I have some python code to read a file and push data to a list. Then put this list to queue, use threading to process the list, say 20 items a time. After processing, I save the result into a new file. What was put in the new file was actually different order than the original file. For example, I have in input,
1 a
2 b
3 c
4 a
5 d
But the output looks like:
2 aa
1 ba
4 aa
5 da
3 ca
Is there any way to preserve the original order? Here is my code:
import threading,Queue,time,sys
class eSS(threading.Thread):
def __init__(self,queue):
threading.Thread.__init__(self)
self.queue = queue
self.lock = threading.Lock()
def ess(self,email,code,suggested,comment,reason,dlx_score):
#do something
def run(self):
while True:
info = self.queue.get()
infolist = info.split('\t')
email = infolist[1]
code = infolist[2]
suggested = infolist[3]
comment = infolist[4]
reason = infolist[5]
dlx_score = (0 if infolist[6] == 'NULL' else int(infolist[6]))
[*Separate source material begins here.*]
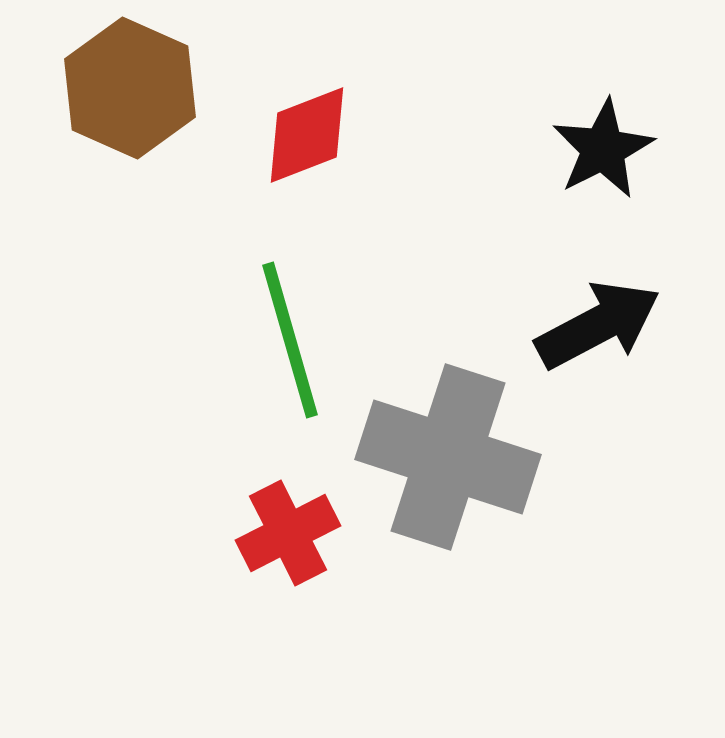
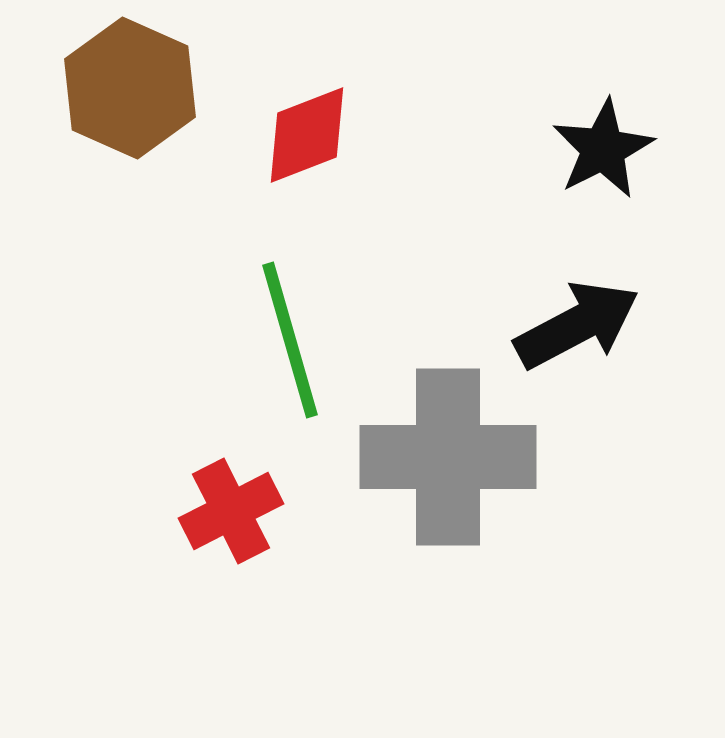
black arrow: moved 21 px left
gray cross: rotated 18 degrees counterclockwise
red cross: moved 57 px left, 22 px up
g.write(info + '\t' + self.ess(email,code,suggested,comment,reason,dlx_score) +'\r\n')
self.queue.task_done()
if __name__ == "__main__":
queue = Queue.Queue()
filename = sys.argv[1]
#Define number of threads
threads = 20
f = open(filename,'r')
g = open(filename+'.eSS','w')
lines = f.read().splitlines()
f.close()
start = time.time()
for i in range(threads):
t = eSS(queue)
t.setDaemon(True)
t.start()
for line in lines:
queue.put(line)
queue.join()
print time.time()-start
g.close()
gisn't in scope in the run method. Also, as Daniel alluded to, do you really need threads? Even ignoring the out-of-order information, does this actually run any faster than just reading and writing sequentially?